F2F Genetics Network in the Field: Michigan Farmer David Halsey Lowers Seed Cost with Conventional
David Halsey is a farmer from Adrian, Michigan. His 700-acre farm includes 250 acres of hay, 350 acres of row crop and a cow-calf operation that raises feeder calves for the show industry. This year, Halsey decided to give conventional corn a shot on his farm for the first time. We talked to him about making this decision and what it’s been like for his operation during a challenging crop production year.
Sally Krueger, FBN: Tell me about how you decided to grow conventional corn this year?
Farmer David Halsey: When I heard that FBN was coming out with a seed brand, I was intrigued. Seed was one of those things that was always a huge expense for me, and I did question whether I needed all those traits, but I wasn't familiar with conventional corn. So when you guys came out with a conventional option, I talked to my FBN rep, and he reassured me that raising conventional is not as scary as it sounds. So, I tried it, and this year I'm 100 percent FBN corn and bean seed.

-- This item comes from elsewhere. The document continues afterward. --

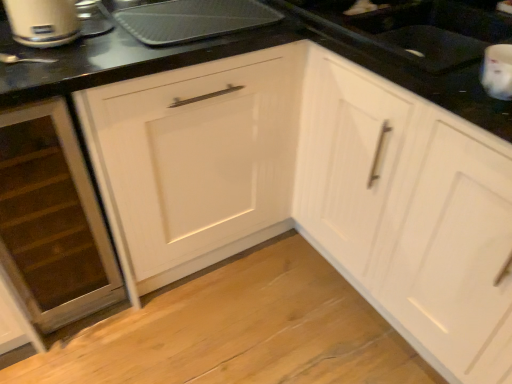 Where is `vacant region to the right of matte silver toaster at upper left`? vacant region to the right of matte silver toaster at upper left is located at coordinates [122, 45]. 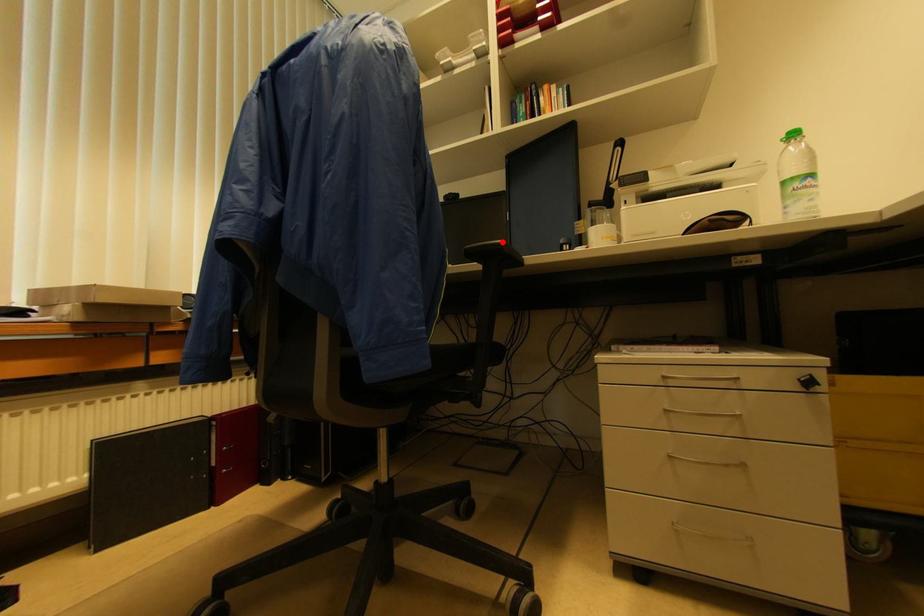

SK: Did you have to change your chemical plan for conventional corn?
DH: Yeah. Not spraying glyphosate was a big change. I had to apply more residuals, especially with my soybeans. It's critical to get multiple modes of action down. I tried to have at least three this year. You have to start clean, and in a 100 percent no-till operation with cover crops, it's hard to do that because you want it growing until you want it dead. But I will say, since I use cover crops, I don't have nearly the weed pressure. I guess, for me, the biggest change was making sure I had a really good burndown program and lots of residual.
SK: How do calculate ROI for your farm? What does it take for you personally to determine where to start with your seed selection based on where your finish line has to be?
DH: When I think about ROI, I look at my input cost and my labor cost, and I use that to determine what I have to get to break even, then I decide what I can and can’t do. And it just wasn't working out with the traited stuff. I mean, you might have to get 170 bushels (on corn) just to break even—that’s not going to happen on my farm.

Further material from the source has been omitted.